Re: (XMLHttpRequest 2) Proposal for cross-site extensions to XMLHttpRequest

On Thu, 13 Apr 2006, Mark Nottingham wrote:
> 
> On 2006/04/11, at 1:37 PM, Ian Hickson wrote:
> > We could get around even this by requiring two additional headers --
> > 
> >    Request-Nonce: 2957219521
> > 
> > ...in the request, with a matching:
> > 
> >    Response-Nonce: 2957219521
> > 
> > ...in the response, which must match. This would cause issues with 
> > caches, but would basically make it impossible to cause a server to 
> > respond unless it actually wants to (we would prevent those two 
> > headers from being set as well).
> 
> This would effectively kill caching, and require two interactions for 
> every cross-site request.

We could get around that too by definining rules for how you cache such 
requests, but frankly I don't think the attack vector this would protect 
against is a particularly important one.


> The right way to do this is with OPTIONS, but there's very poor Web 
> server support for it.

OPTIONS is one of those features that was very nice in theory but is dead 
in practice.
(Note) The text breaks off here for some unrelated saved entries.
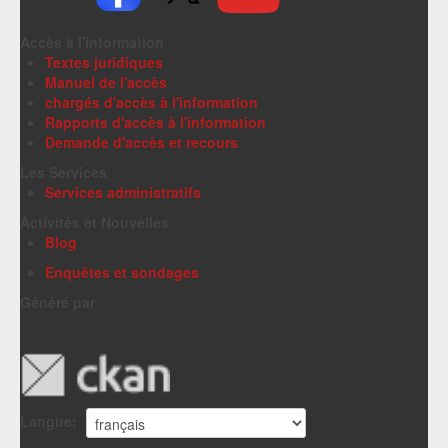
Accès à l'information
Textes juridiques
Manuel de l'accès
chargés d'accès à l'information
Rapports d'accès à l'information
Demande d'accès et recours
Les Services
Services administratifs
Activités et Nouvelles
Blog
Enquêtes et sondages
Généré par
Langue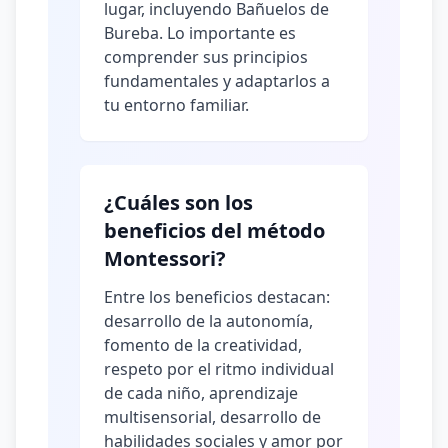
lugar, incluyendo Bañuelos de
Bureba. Lo importante es
comprender sus principios
fundamentales y adaptarlos a
tu entorno familiar.
¿Cuáles son los
beneficios del método
Montessori?
Entre los beneficios destacan:
desarrollo de la autonomía,
fomento de la creatividad,
respeto por el ritmo individual
de cada niño, aprendizaje
multisensorial, desarrollo de
habilidades sociales y amor por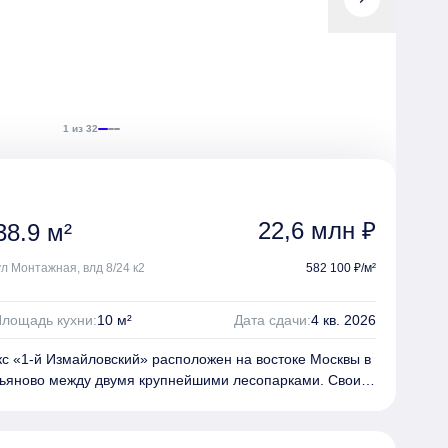
 на город. Обустроены детские и спортивные площадки.
ена городская зона с парком, площадкой для
марок, и образовательным детским центром.
1 из 32
22,6 млн ₽
8.9 м²
ул Монтажная, влд 8/24 к2
582 100 ₽/м²
лощадь кухни:
10 м²
Дата сдачи:
4 кв. 2026
 «1‑й Измайловский» расположен на востоке Москвы в
ьяново
между двумя крупнейшими лесопарками.
Своим
й Измайловский» обязан архитекторам бюро ASADOV и
раны из керамической плитки природных оттенков
е мотивы в паттерне шевронов и корзин кондиционеров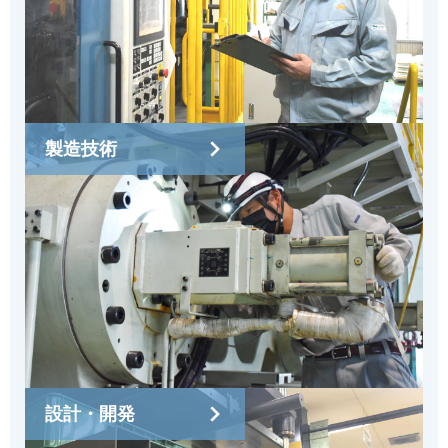
製造技術
設計・開発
We can't realistically rely on it.



> > Known locations was a design mistake for robots.txt, it was a design 
> > mistake for favicon.ico, and it was a design mistake for p3p.xml. 
> > Let's not make a fourth design mistake.
> 
> They are, but there isn't any other option on the table yet.

Well, there is my proposal...

> This proposal has some nice attributes, but it's very complex.

I think it is simpler (a lot simpler) than a system based on a known 
location, with its own file format, etc. This is especially the case given 
that we need <?access-control?> anyway -- my proposal is just an 
additional set of rules for how to restrict XMLHttpRequest in a way that 
relies on that separate spec, and is describable in a few paragraphs.


> If it were me, I'd be inclined to put a known location in the WD (say, 
> /w3c/access-control) in order to get the TAG -- or anybody else -- 
> motivated to come up with a better solution.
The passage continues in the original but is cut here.